Aufruf zur Exkommunikation
Besondere Aufregung löste die Abgeordnete der nationalistischen Serbischen Radikalen Partei (SRS), Vjerica Radeta, aus. Sie erklärte, dass "Serbien Verrat niemals verziehen hat" und dass diejenigen, die Karadzic verhaftet hätten, vielleicht nicht so "glücklich" sein würden, wie Djindjic: "Denn Gott bestraft nationale Verräter bis zum siebten Geschlecht." Radeta rief die serbische orthodoxe Kirche auf, die Verräter zu exkommunizieren und einen Bannfluch gegen sie zu verkünden.

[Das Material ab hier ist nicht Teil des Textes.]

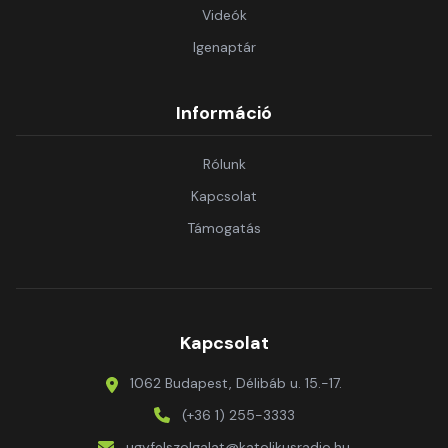
Videók
Igenaptár
Információ
Rólunk
Kapcsolat
Támogatás
Kapcsolat
1062 Budapest, Délibáb u. 15.-17.
(+36 1) 255-3333
ugyfelszolgalat@katolikusradio.hu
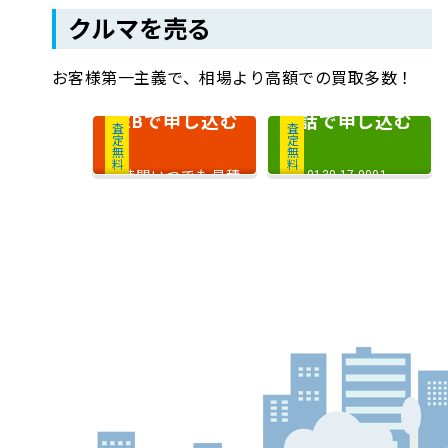
クルマを売る
お客様第一主義で、相場より高額での買取多数！
で申し込む
電話で申し込む
WEB
査定無料
査定無料
24時間いつでも見積
0120-17-0001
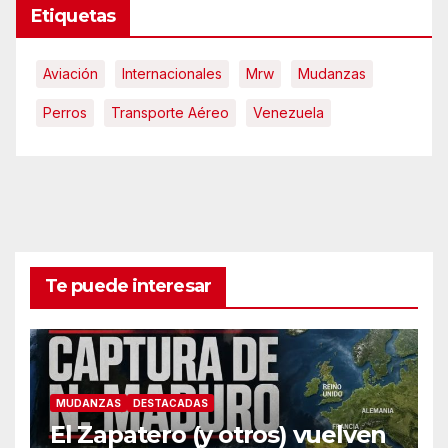
Etiquetas
Aviación
Internacionales
Mrw
Mudanzas
Perros
Transporte Aéreo
Venezuela
Te puede interesar
MUDANZAS
DESTACADAS
El Zapatero (y otros) vuelven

Die Staatsanwaltschaft will prüfen, ob es in der Aussage trotz der Abgeordnetenimmunität Elemente zur Strafverfolgung gibt. Die SRS hat am Dienstag zum Massenprotest aller Patrioten gegen die "verräterische Diktatur" von Tadic aufgerufen. Seit Tagen werden Journalisten während der Kundgebungen rechtsnationalistischer Organisationen auf der Straße verprügelt. Dem Kameramann von TV-B92 wurde das Bein gebrochen. Die zahlreichen, mit Schlagstock, Helm und Schild ausgerüsteten Polizisten schauten tatenlos zu.(Andrej Ivanji aus Belgrad/ DER STANDARD Printausgabe, 28.7.2008)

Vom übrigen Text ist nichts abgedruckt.